John Rudd wrote:
While I don't disagree with your assessment of XP systems, I have a
different hunch about why such a large percentage of the mail coming
from XP systems is spam, and a smaller percentage of mail coming from
the other systems is spam:
a) In general, XP systems are not servers, and therefore, are not mail
servers.
b) Due to (a), if you do your mail/spam/virus scanning on machines that
do not receive direct connections from your own clients (mail/spam/virus
scanning at the border), OR if you do not have a high percentage of XP
clients in your domain, then your scanning systems will not receive many
(if any) legitimate direct connections from XP clients ... because a
legitimate mail sending process on an XP system will be directly
connecting to their own domain's mail server, and not to YOUR mail
scanning systems.
c) Thus, if you meed the conditions in (b), and if we accept (a) as
true, then the vast majority of connections you receive from XP systems,
on your mail scanning systems, will be from spam/virus bots trying to
directly submit spam or virus laden messages to your mail gateways
instead of submitting it to their own mail servers (as bots are known to
do).
We would expect to see a lower percentage of spam from server type OSes
(or OSes that can be clients or servers) because a higher percentage of
those platforms are used as legitimate mail servers.
The other factor here is: while I _hate_ linux, how much of the spam
being submitted by linux boxes is merely a mail server relaying on
behalf of one of their infected clients? (same with the unix systems,
and the 2000/2003 systems) And thus not at all indicative of the
quality of linux systems administration out on the internet.

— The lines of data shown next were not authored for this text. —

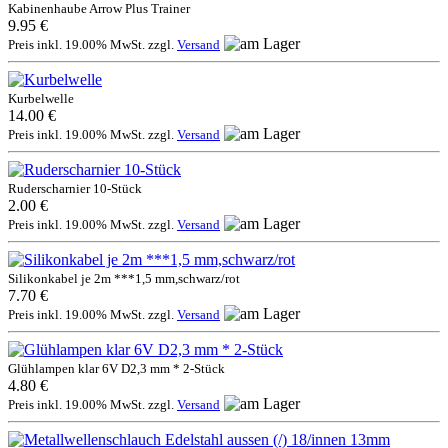
Kabinenhaube Arrow Plus Trainer
9.95 €
Preis inkl. 19.00% MwSt. zzgl.
Versand
Kurbelwelle
14.00 €
Preis inkl. 19.00% MwSt. zzgl.
Versand
Ruderscharnier 10-Stück
2.00 €
Preis inkl. 19.00% MwSt. zzgl.
Versand
Silikonkabel je 2m ***1,5 mm,schwarz/rot
7.70 €
Preis inkl. 19.00% MwSt. zzgl.
Versand
Glühlampen klar 6V D2,3 mm * 2-Stück
4.80 €
Preis inkl. 19.00% MwSt. zzgl.
Versand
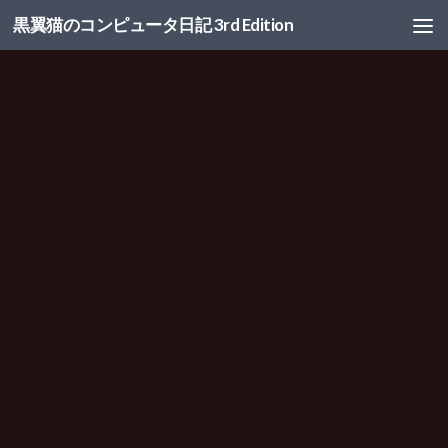
黒翼猫のコンピュータ日記 3rd Edition
コンテンツへスキップ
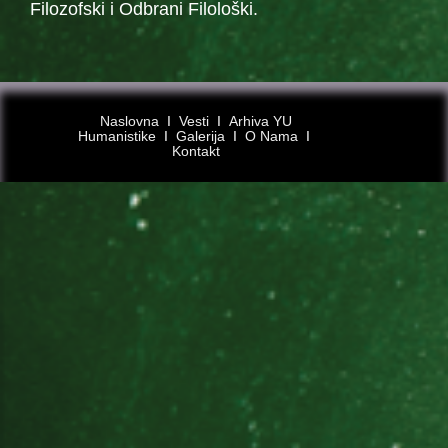
Filozofski i Odbrani Filološki.
Naslovna
Ι
Vesti
Ι
Arhiva YU
Humanistike
Ι
Galerija
Ι
O Nama
Ι
Kontakt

I think this is one of those cases where "the statistics work as blind
observations of behavior, but attempting to describe _why_ the
statistics works is not something you can sum up with a simple an
straight forward explanation". Kinda like QM.
<ot>
I agree that statistics aren't the whole story. you can study the
percentage of thiefs/criminals based on skin color and origin (some
people already do it, and many jump to conclusions without studies). but
you can do the same study based on social situation and past history of
people. the first "researcher" will probably conclude that
black/arabic/latin/... people are "more" criminal. the second
"researcher" will instead conclude that criminality is more seen in poor
communities, but that these aren't the worst criminals (killing vs
stealing for instance).
</ot>
back to xp and co. my feeling (no, I didn't run a study and won't) is
that even if any study would show that we get more spam from XP than
from linux, I will not use this to classify my mail.
I am certain that if you do stats on mail date, you'll find that some
dates correspond to more spam than others. we've already seen people
jumping to block specific mailers (the bat for instance) based on their
stats. I am also seing many legit mail trigering some SA rules (*_exess,
no_real_name, x_library, ...). when I see this, I check the rule, and if
I can't find a justification, I disable it.